Along with rendering unimaginable objects, Meschers can subdivide their structures into smaller shapes for more precise geometry calculations and smoothing operations. This process enabled the researchers to cut back visual imperfections of unimaginable shapes, similar to a red heart outline they thinned out.

The researchers also tested their tool on an “impossibagel,” where a bagel is shaded in a physically unimaginable way. Meschers helped Dodik and her colleagues simulate heat diffusion and calculate geodesic distances between different points of the model.

“Imagine you’re an ant traversing this bagel, and you wish to understand how long it’ll take you to get across, for instance,” says Dodik. “In the identical way, our tool could help mathematicians analyze the underlying geometry of unimaginable shapes up close, very like how we study real-world ones.”

Very similar to a magician, the tool can create optical illusions out of otherwise practical objects, making it easier for computer graphics artists to create unimaginable objects. It might also use “inverse rendering” tools to convert drawings and pictures of unimaginable objects into high-dimensional designs. 

“Meschers demonstrates how computer graphics tools don’t need to be constrained by the principles of physical reality,” says senior creator Justin Solomon, associate professor of electrical engineering and computer science and leader of the CSAIL Geometric Data Processing Group. “Incredibly, artists using Meschers can reason about shapes that we’ll never find in the true world.”

Meschers may aid computer graphics artists with tweaking the shading of their creations, while still preserving an optical illusion.

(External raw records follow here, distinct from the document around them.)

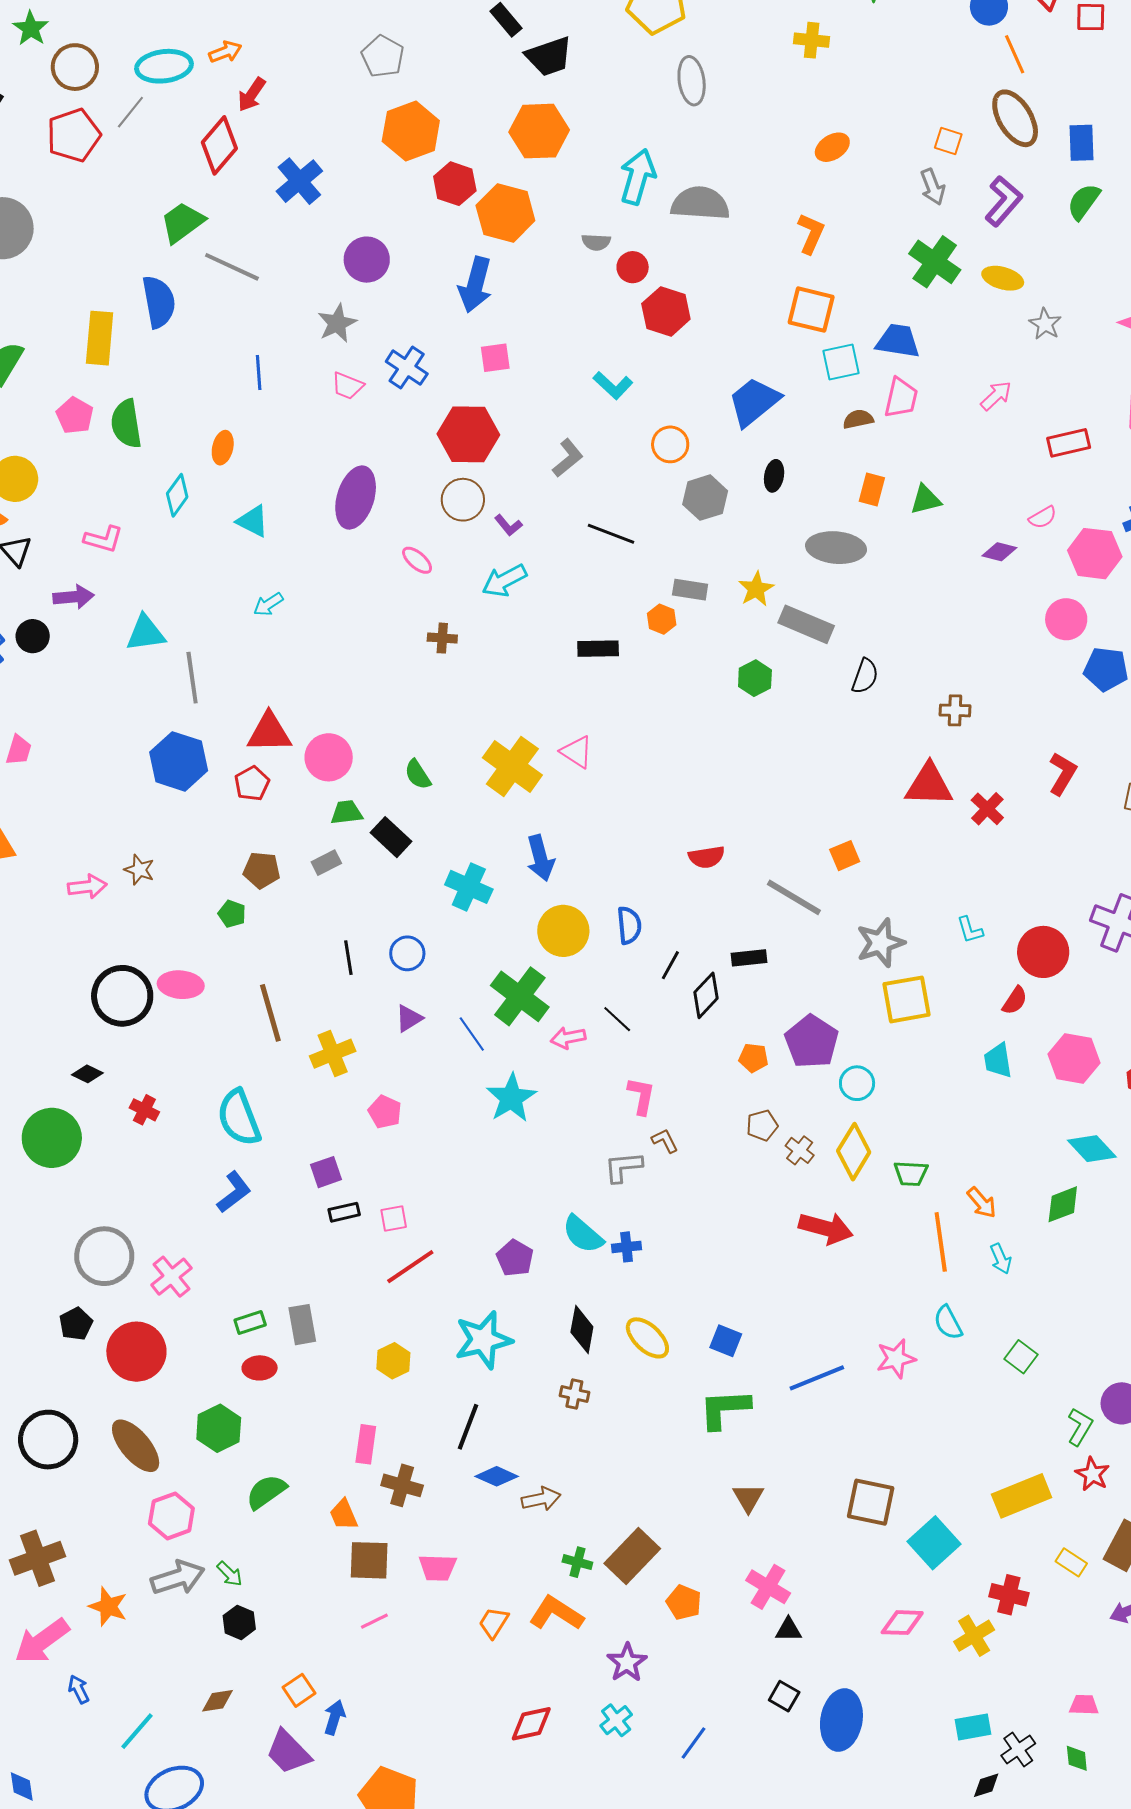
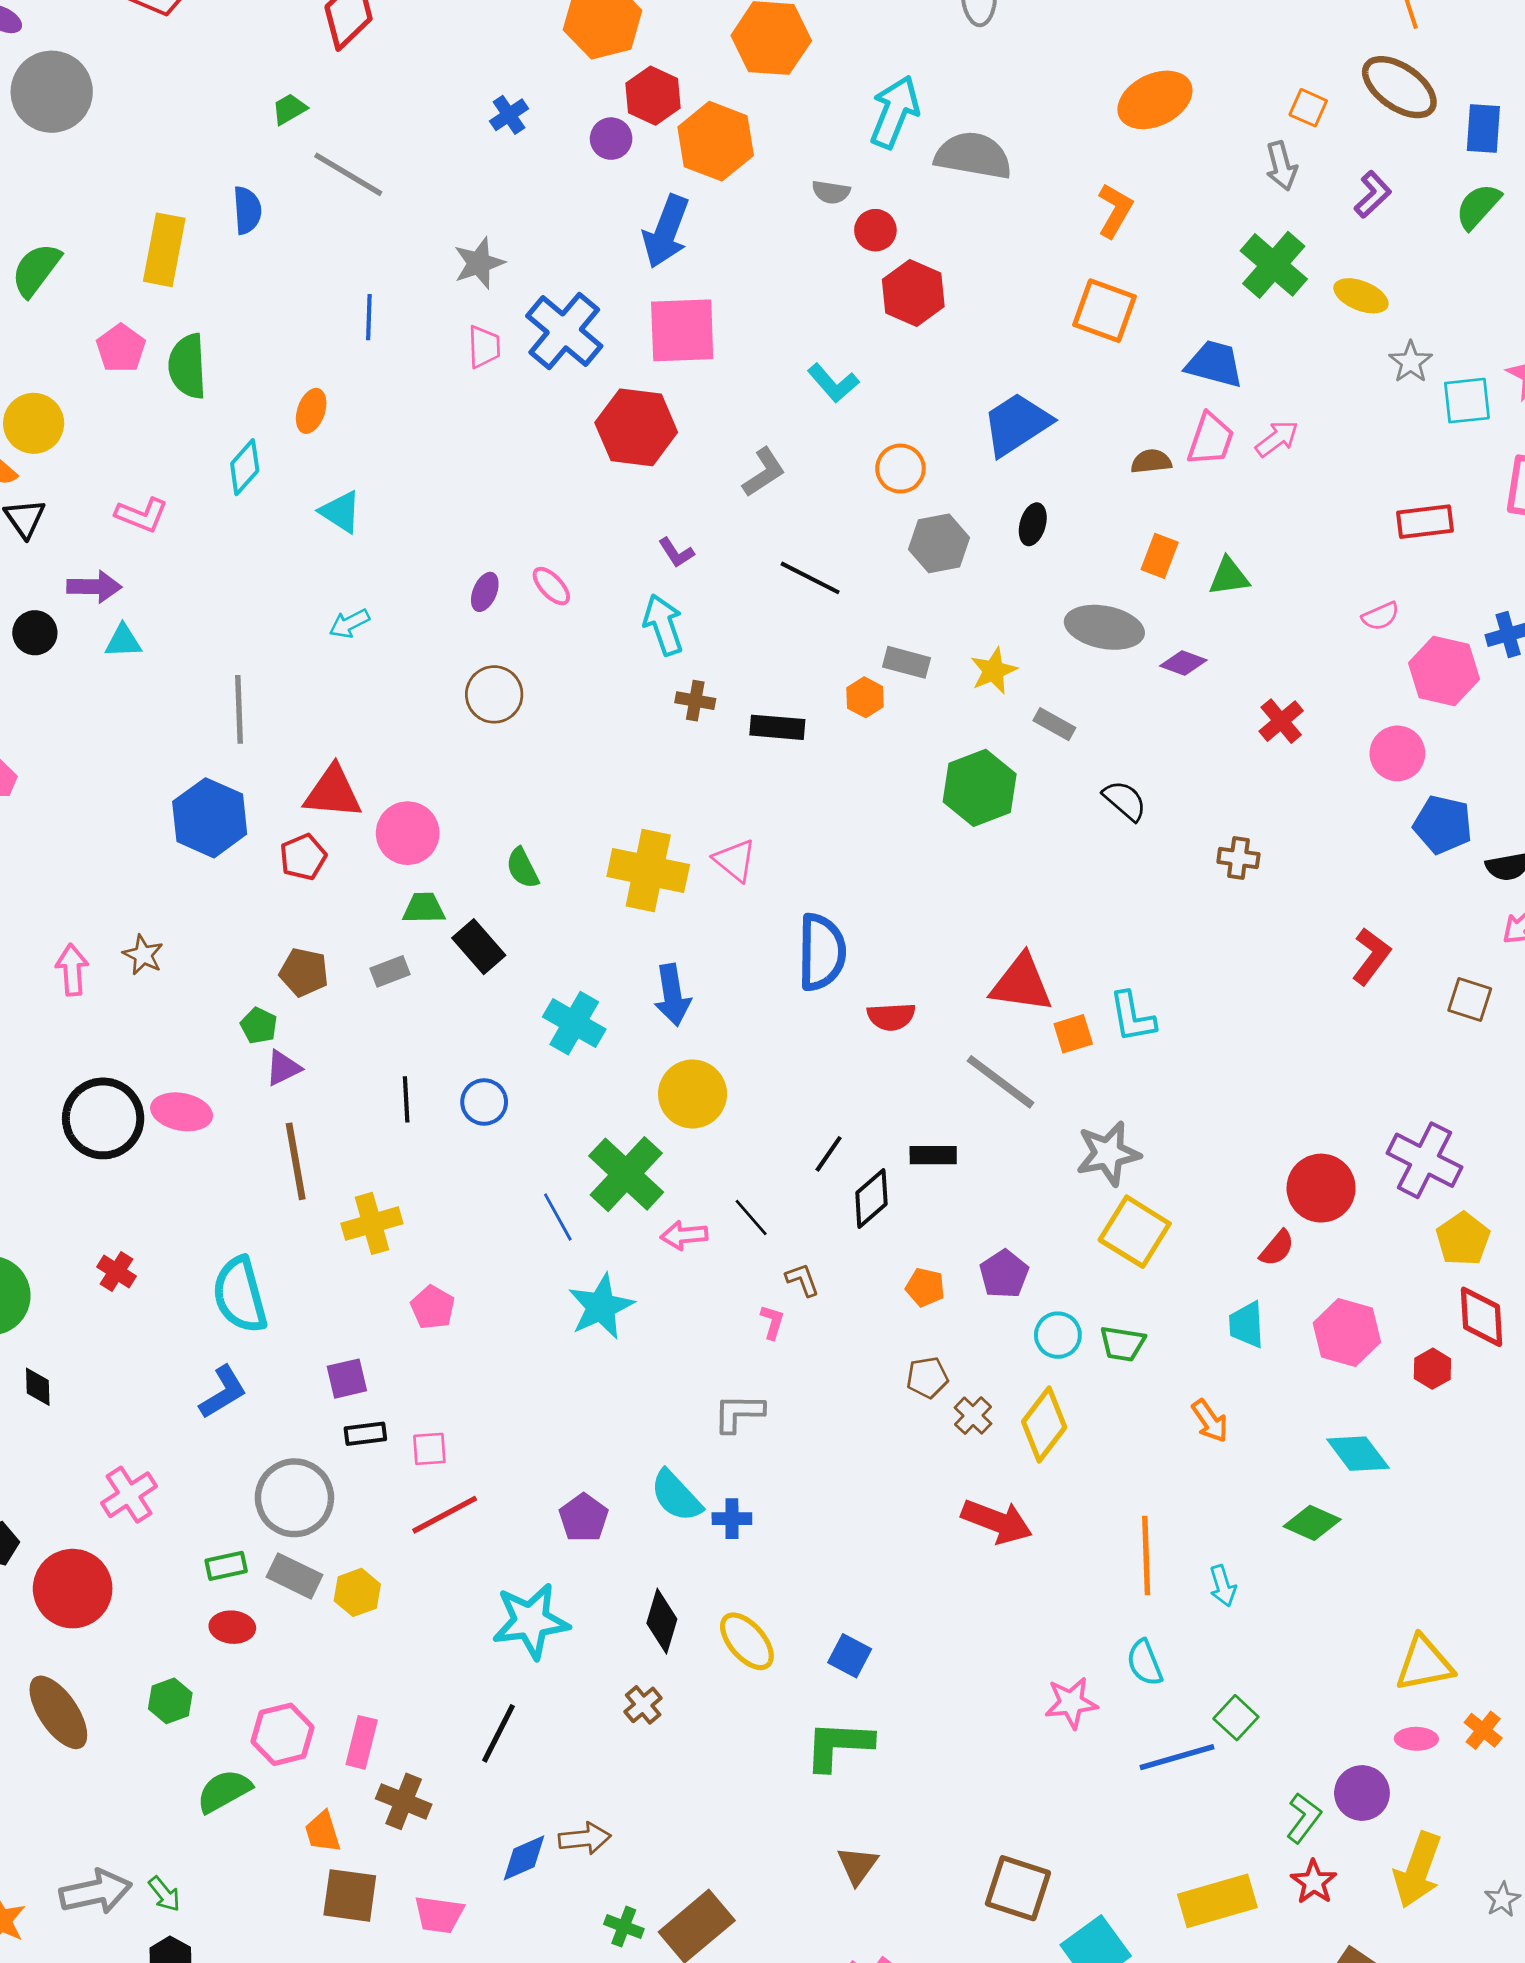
brown ellipse: (1015, 118) -> (1399, 87), turned -30
orange ellipse: (832, 147) -> (1155, 100), size x1.6
blue cross: (299, 181) -> (509, 115), moved, size x0.6
purple L-shape: (1004, 201) -> (1373, 194), size x0.7
green trapezoid: (182, 222) -> (289, 109), size x0.6
purple circle: (367, 260) -> (611, 139), moved, size x0.7
blue semicircle: (159, 302) -> (247, 210), size x0.7
pink square: (495, 358) -> (682, 330), size x1.8
cyan square: (841, 362) -> (1467, 401), moved
blue cross: (407, 368) -> (564, 331), size x1.4
pink trapezoid: (348, 386) -> (484, 347), turned -120
pink arrow: (996, 396) -> (1277, 439), moved
purple ellipse: (356, 497) -> (485, 592), moved, size x0.5
brown circle: (463, 500) -> (494, 694), moved
purple diamond: (999, 552) -> (1183, 663), moved
cyan arrow: (504, 581) -> (663, 625), turned 93
gray rectangle: (806, 624) -> (1054, 724), size x0.6
cyan triangle: (146, 633) -> (123, 641), moved, size x0.7
brown cross: (442, 638) -> (695, 701), moved
black semicircle: (865, 676) -> (1125, 801), turned -75
green hexagon: (755, 678) -> (980, 788), size x1.6
yellow cross: (512, 766) -> (648, 870), turned -30
red triangle: (929, 785) -> (1021, 983), moved
red cross: (987, 809) -> (1281, 721), moved
pink arrow: (87, 887) -> (72, 970), turned -93
blue semicircle: (629, 925) -> (822, 952), moved, size x1.5
cyan L-shape: (970, 930) -> (1132, 1017), moved, size x1.4
yellow square: (907, 999) -> (1135, 1232), turned 36
purple triangle: (409, 1018) -> (283, 1068), moved
purple pentagon: (812, 1042) -> (1004, 1274), size x0.7
black diamond: (87, 1074) -> (38, 1387), moved, turned 56
pink L-shape: (641, 1096) -> (772, 1322), size x0.7
brown L-shape: (665, 1141) -> (802, 1280), moved
green trapezoid: (911, 1173) -> (1122, 1344), moved
orange arrow: (982, 1203) -> (1210, 1421), moved
green diamond: (1063, 1204) -> (1312, 1523), turned 39
gray circle: (104, 1256) -> (294, 1498), moved
gray rectangle: (302, 1325) -> (294, 1576), turned -60
yellow hexagon: (393, 1361) -> (357, 1592), moved
blue line: (817, 1378) -> (1177, 1757), moved
brown cross: (574, 1394) -> (643, 1705), turned 32
green hexagon: (219, 1428) -> (170, 1701), size x0.7
blue diamond: (497, 1476) -> (524, 1858), moved, turned -54
pink hexagon: (171, 1516) -> (282, 1734), moved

This versatility would allow creatives to alter the lighting of their art to depict a greater variety of scenes (like a sunrise or sunset) — as Meschers demonstrated by relighting a model of a dog on a skateboard.

Despite its versatility, Meschers is just the beginning for Dodik and her colleagues. The team is considering designing an interface to make the tool easier to make use of while constructing more elaborate scenes. They’re also working with perception scientists to see how the pc graphics tool will be used more broadly.

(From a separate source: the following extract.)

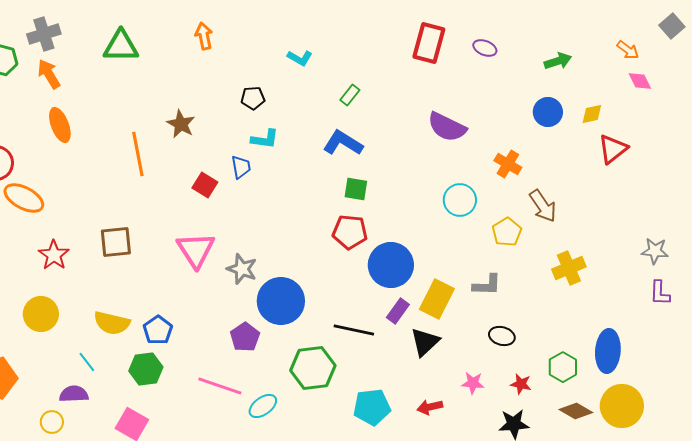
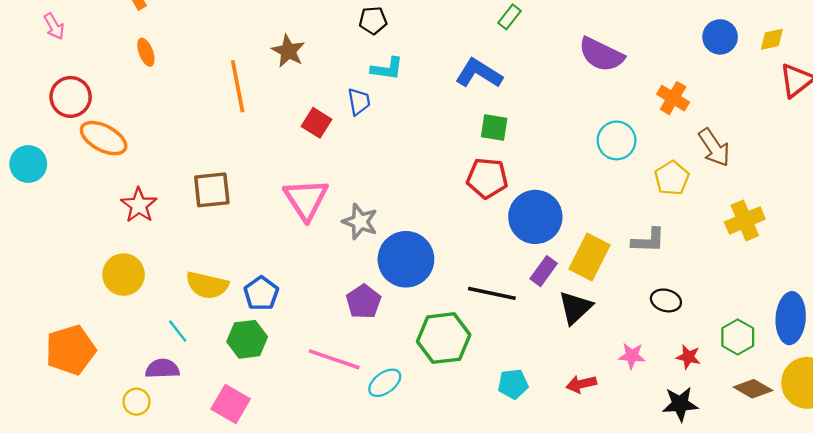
green rectangle: (350, 95) -> (509, 17), moved
orange ellipse: (60, 125) -> (146, 52), size x0.7
cyan pentagon: (372, 407) -> (513, 384), size x0.7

Dodik and Solomon wrote the paper with CSAIL affiliates Isabella Yu ’24, SM ’25; PhD student Kartik Chandra SM ’23; MIT professors Jonathan Ragan-Kelley and Joshua Tenenbaum; and MIT Assistant Professor Vincent Sitzmann. 

Their work was supported, partly, by the MIT Presidential Fellowship, the Mathworks Fellowship, the Hertz Foundation, the U.S. National Science Foundation, the Schmidt Sciences AI2050 fellowship, MIT Quest for Intelligence, the U.S. Army Research Office, U.S. Air Force Office of Scientific Research, SystemsThatLearn@CSAIL initiative, Google, the MIT–IBM Watson AI Laboratory, from the Toyota–CSAIL Joint Research Center, Adobe Systems, the Singapore Defence Science and Technology Agency, and the U.S. Intelligence Advanced Research Projects Activity.